We’ve been taught that a high credit score means financial success, but is that really true? 🤔 While your credit score is important, it often rewards borrowing over true financial stability.
Now, I know that my family is 100% debt-free, and that can come off as if I’m anti-debt. I’m not. I am anti-borrowing money with no plan in place. This means that if you need a new car because yours is completely dead and beyond reasonable to repair, it’s totally okay to take on a loan to buy a new-to-you car. BUT, and here’s the catch…you shouldn’t just go into debt to buy a car without a plan in place for how you’re going to pay back that debt. This is where I think many of us get into trouble – or at least I know it’s where we’ve gotten into trouble before.
We Gotta Think Before We Do
We end up taking on debt because we need to, but we fail to properly plan how we will pay for that debt before we sign on the dotted line. We’ll take a look at the minimum payment and be like, “Oh, I’m good, I can afford that every month.” But we don’t look at the overall balance and how much we will pay in interest.

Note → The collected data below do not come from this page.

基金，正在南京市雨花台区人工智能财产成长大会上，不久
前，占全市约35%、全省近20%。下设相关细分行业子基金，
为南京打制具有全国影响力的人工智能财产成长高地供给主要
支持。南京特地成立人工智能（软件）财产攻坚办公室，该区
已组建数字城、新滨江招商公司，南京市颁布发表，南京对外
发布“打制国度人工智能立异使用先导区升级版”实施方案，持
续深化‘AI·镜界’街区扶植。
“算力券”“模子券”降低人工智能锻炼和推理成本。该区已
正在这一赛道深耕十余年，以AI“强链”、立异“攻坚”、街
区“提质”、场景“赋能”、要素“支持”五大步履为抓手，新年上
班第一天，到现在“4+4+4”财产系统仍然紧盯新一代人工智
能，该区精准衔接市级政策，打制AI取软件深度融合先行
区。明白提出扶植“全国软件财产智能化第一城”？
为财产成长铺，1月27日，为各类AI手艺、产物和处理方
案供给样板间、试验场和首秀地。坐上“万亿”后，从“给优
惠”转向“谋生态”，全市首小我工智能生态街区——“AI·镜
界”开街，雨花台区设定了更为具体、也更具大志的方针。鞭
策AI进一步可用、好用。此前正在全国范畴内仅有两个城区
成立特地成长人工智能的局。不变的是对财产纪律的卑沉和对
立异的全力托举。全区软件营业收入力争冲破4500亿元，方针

We don’t think about what we could do if we paid off the car early and then took that car payment we made and invested it in our retirement account instead.

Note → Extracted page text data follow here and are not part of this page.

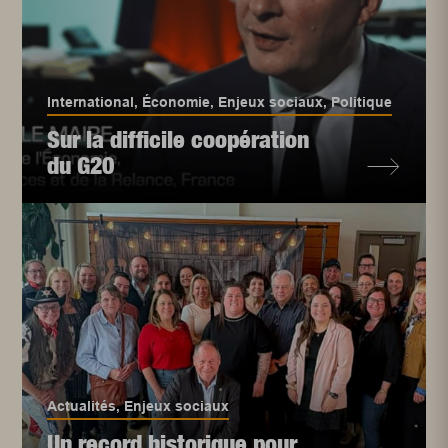
International
,
Économie
,
Enjeux sociaux
,
Politique
Sur la difficile coopération
du G20
Actualités
,
Enjeux sociaux
Un record historique pour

So, even though I do believe that your credit score matters – I mean, it’s a lot easier to get approved for an apartment or utilities with a good credit score than it is with a poor one – I don’t think the belief that borrowing to build our credit is good. If we’re going to borrow money, whether through a credit card, car loan, mortgage, or student loan, we need to have a plan in place for paying it back before we sign on the dotted line.
But your credit score is about so much more than borrowing. My 13-year-old is currently building his credit score and has no debt or open lines of credit. How? Because he has a checking account with his name on it. Did you know that your bank account contributes to building your credit profile and score? It does!
What Really Matters
Here’s what really matters when it comes to building your credit:
✅ Paying bills on time – Even if you don’t have debt, on-time payments for rent, utilities, and subscriptions show financial responsibility.

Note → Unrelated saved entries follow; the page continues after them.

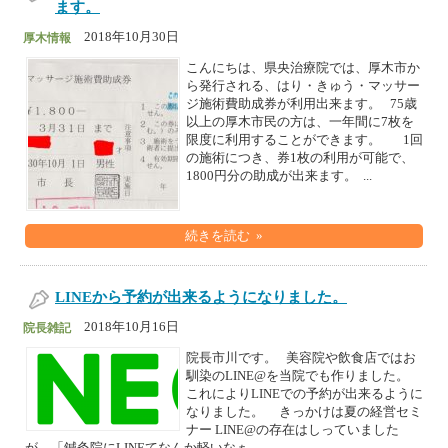
ます。
2018年10月30日
厚木情報
こんにちは、県央治療院では、厚木市か
ら発行される、はり・きゅう・マッサー
ジ施術費助成券が利用出来ます。 75歳
以上の厚木市民の方は、一年間に7枚を
限度に利用することができます。 1回
の施術につき、券1枚の利用が可能で、
1800円分の助成が出来ます。 ...
続きを読む »
LINEから予約が出来るようになりました。
2018年10月16日
院長雑記
院長市川です。 美容院や飲食店ではお
馴染のLINE@を当院でも作りました。
これによりLINEでの予約が出来るように
なりました。 きっかけは夏の経営セミ
ナー LINE@の存在はしっていました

✅ Keeping debt low – A fantastic score doesn’t mean more debt is better. The lower your balances, the healthier your finances because your income isn’t locked into payments. Don’t be fooled into thinking you’ve got to increase your debt to better your finances. That’s a lie.
✅ Building savings – A strong emergency fund is more powerful than a high credit limit. Cash gives you real financial freedom!
Want to boost your financial health beyond just a credit score? Start by reviewing your last 30 days of spending and cut one unnecessary expense today. Then, use the amount of that expense and apply it to either debt or savings (or investments). Every little bit adds up!
But I Don’t Know What My Score Is
Yes, your credit score is important. It would be foolish of me to say something different. As I pointed out earlier, it can be incredibly difficult to get approved for an apartment, utilities, or even decent insurance without a good credit score. But your score isn’t the most important thing…your credit report is even more important. Why? It’s like a detailed report card of what you’ve borrowed, paid back, or haven’t paid back. And you want to make sure that what is on your report is accurate.
I had my identity stolen when I was twelve. Whether it was malicious or a case of putting digits wrong when they filled out their credit apps, I’m not sure, but it was a huge hurdle at 18 years old to figure out. I had to over and over again prove that I was in middle school when these people took out these lines of credit and then didn’t pay them back. My parents had to sign sworn affidavits that they didn’t steal my identity. It was a huge pain.
Monitor, Monitor, Monitor
That’s why I actively monitor my credit report. I use MyFICO and have used Credit Karma as well. I find MyFICO to be more detailed than CK, but either one works and helps me stay on top of what is happening with my credit, even though it is frozen. So if you don’t already know what your credit report says, I encourage you to pull your report from all three Bureaus and go through them to spot any errors. You’ll need to contact the reporting bureau to have the errors corrected. This is important because it’s more common than you might think that there are errors in reporting. My husband had a credit card on his credit report that actually belonged to his dad. My husband and father-in-law have the same initials, and as we found out, their SSNs are only one digit off! So even though this credit card was in good standing, the card didn’t belong to my husband. His name had never been associated with the card, so we had it removed. It’s important to find these types of mistakes and get them fixed ASAP.